Abstract
Incremental Learning (IL) is an interesting AI problem when the algorithm is assumed to work on a budget. This is especially true when IL is modeled using a deep learning approach, where two complex challenges arise due to limited memory, which induces catastrophic forgetting and delays related to the retraining needed in order to incorporate new classes. Here we introduce DeeSIL, an adaptation of a known transfer learning scheme that combines a fixed deep representation used as feature extractor and learning independent shallow classifiers to increase recognition capacity. This scheme tackles the two aforementioned challenges since it works well with a limited memory budget and each new concept can be added within a minute. Moreover, since no deep retraining is needed when the model is incremented, DeeSIL can integrate larger amounts of initial data that provide more transferable features. Performance is evaluated on ImageNet LSVRC 2012 against three state of the art algorithms. Results show that, at scale, DeeSIL performance is 23 and 33 points higher than the best baseline when using the same and more initial data respectively.
You have full access to this open access chapter, Download conference paper PDF
Similar content being viewed by others
Keywords
1 Introduction and Background
Typical deep learning pipelines are well adapted to solve tasks when all training data is available at all times and there are loose constraints regarding time available for training. Under these conditions, augmenting the classification ability can simply be done by learning a new representation, either from scratch or via Fine Tuning (FT). However, when one or both of the above conditions are violated, adding new classes becomes non-trivial. The authors of iCaRL [11] rightfully note that there exists no satisfactory algorithm that can qualify as class-incremental. They frame three necessary properties of it: (i) be trainable from new stream data that occurs arbitrarily; (ii) provide competitive performance for past classes when new ones are integrated and (iii) computational requirements and memory footprint should remain bounded.

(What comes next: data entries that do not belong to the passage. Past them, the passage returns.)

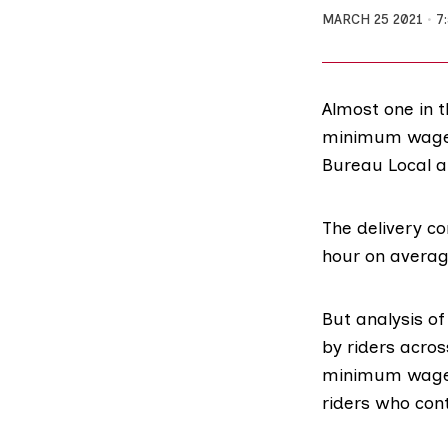
MARCH 25 2021
7
Almost one in t
minimum wage f
Bureau Local a
The delivery c
hour on average
But analysis o
by riders acros
minimum wag
riders who cont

In iCaRL, recognition capacity is incremented by retraining for every new batch of classes. A fixed-size memory is used to store positive examples which provide a compact approximate representation of known classes. For each new batch of classes, iCaRL starts with updating its representation by adding all available data for the new classes to known examples. After each state the fixed memory is updated with examples from the newly learned classes. To counter catastrophic forgetting [8], i.e. the tendency of a neural net to forget old information when new information is ingested, classification and distillation losses are used. While fulfilling the three necessary conditions for a class-incremental algorithm, the performance reduction is still important since top-5 accuracy drops from roughly 90% for 100 to 45% for 1000 classes [11]. Learning-without-Forgetting (LwF) [7] combines knowledge distillation and Fine Tuning. The authors first perform a warm-up step by optimizing new parameters only, then the whole network is optimized using classification loss for new tasks and distillation loss for old tasks. A LwF adaptation for IL is introduced in [11] and has the advantage of not requiring a memory for past data. However, its performance is lower than that of iCaRL in a single task scenario. Aljundi et al. [1] introduced ExpertGate, an architecture based on a network of experts from which only the most adapted one is activated. A gating mechanism is applied to training samples to decide which expert to transfer knowledge from. When a new task arrives, a new expert is added and knowledge is transferred from previous models using FT or LwF [7]. Expert Gate learns a good data representation when augmenting the number of tasks. However, it violates the third property of IL algorithms since its number of parameters increases with the number of tasks. The authors of [17] and [13] improve the plasticity of deep architectures by widening existing layers and/or deepening the network. While this improves recognition ability, the drawback in a constrained setting is that the number of parameters is increased when augmenting the network’s capacity.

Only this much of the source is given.